**What is being asked**
Where does the word "maintenir" appear in the entries below? Copy each line that holds it.

**Available records**
Start of Block

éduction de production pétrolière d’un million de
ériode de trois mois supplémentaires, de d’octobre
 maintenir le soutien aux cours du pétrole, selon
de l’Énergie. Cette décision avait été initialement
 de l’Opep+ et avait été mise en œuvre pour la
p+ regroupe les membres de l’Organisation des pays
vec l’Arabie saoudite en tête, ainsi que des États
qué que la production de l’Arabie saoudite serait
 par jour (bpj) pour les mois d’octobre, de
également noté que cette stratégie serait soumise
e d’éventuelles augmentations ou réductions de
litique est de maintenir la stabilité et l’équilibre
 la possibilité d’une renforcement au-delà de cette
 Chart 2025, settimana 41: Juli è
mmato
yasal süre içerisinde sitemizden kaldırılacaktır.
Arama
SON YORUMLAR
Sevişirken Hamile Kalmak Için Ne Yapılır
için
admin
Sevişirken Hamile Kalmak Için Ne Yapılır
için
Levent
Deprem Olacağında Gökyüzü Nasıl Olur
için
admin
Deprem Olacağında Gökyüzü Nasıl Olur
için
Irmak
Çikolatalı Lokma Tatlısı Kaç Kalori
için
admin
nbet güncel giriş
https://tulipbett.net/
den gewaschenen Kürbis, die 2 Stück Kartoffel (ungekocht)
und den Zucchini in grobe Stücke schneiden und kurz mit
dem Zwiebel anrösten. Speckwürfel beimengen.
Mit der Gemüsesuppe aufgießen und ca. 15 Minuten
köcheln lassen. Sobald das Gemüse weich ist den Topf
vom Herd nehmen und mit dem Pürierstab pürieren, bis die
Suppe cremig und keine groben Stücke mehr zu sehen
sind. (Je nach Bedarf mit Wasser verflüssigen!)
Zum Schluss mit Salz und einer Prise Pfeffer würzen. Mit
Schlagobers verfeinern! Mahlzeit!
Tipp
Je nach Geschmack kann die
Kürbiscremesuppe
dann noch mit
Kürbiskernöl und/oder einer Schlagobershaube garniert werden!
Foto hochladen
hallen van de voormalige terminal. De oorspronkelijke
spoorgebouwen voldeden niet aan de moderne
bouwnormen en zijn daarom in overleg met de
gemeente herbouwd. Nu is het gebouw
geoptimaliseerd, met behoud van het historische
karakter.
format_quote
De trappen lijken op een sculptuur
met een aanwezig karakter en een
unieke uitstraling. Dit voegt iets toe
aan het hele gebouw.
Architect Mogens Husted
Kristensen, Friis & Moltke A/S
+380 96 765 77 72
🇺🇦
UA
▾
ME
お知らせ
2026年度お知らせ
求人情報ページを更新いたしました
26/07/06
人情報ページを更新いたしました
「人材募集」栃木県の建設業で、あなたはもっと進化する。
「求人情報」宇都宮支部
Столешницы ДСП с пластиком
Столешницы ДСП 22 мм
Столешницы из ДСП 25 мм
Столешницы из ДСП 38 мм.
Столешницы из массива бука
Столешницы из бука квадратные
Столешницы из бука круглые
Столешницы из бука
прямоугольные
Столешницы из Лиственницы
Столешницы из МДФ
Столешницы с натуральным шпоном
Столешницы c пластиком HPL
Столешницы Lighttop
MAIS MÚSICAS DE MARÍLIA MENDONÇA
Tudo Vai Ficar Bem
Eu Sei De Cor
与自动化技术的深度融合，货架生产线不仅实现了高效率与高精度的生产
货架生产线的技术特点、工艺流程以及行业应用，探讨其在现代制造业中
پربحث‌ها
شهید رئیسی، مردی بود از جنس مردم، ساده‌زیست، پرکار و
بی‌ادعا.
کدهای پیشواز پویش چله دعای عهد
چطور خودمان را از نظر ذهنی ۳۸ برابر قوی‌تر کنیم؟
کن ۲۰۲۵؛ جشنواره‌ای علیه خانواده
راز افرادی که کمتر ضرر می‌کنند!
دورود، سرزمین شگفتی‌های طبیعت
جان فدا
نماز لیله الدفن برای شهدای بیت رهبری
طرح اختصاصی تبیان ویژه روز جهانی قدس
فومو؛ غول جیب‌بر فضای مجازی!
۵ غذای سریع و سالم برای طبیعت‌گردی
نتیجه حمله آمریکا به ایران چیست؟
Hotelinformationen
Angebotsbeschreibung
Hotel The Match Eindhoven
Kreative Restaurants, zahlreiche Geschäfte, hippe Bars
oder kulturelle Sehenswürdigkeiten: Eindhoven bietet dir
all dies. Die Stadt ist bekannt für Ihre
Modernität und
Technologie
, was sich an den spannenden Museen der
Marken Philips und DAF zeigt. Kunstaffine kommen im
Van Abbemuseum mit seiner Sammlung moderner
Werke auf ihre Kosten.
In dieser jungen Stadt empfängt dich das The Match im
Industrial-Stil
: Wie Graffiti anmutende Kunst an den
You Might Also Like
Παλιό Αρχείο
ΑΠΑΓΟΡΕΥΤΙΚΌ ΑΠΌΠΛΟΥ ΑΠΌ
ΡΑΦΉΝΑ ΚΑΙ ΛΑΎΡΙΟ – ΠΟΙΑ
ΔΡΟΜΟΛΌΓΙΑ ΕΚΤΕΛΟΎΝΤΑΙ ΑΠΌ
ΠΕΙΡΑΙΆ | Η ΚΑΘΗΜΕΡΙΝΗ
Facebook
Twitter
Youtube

End of Block

**Problem solution**
 maintenir le soutien aux cours du pétrole, selon
litique est de maintenir la stabilité et l’équilibre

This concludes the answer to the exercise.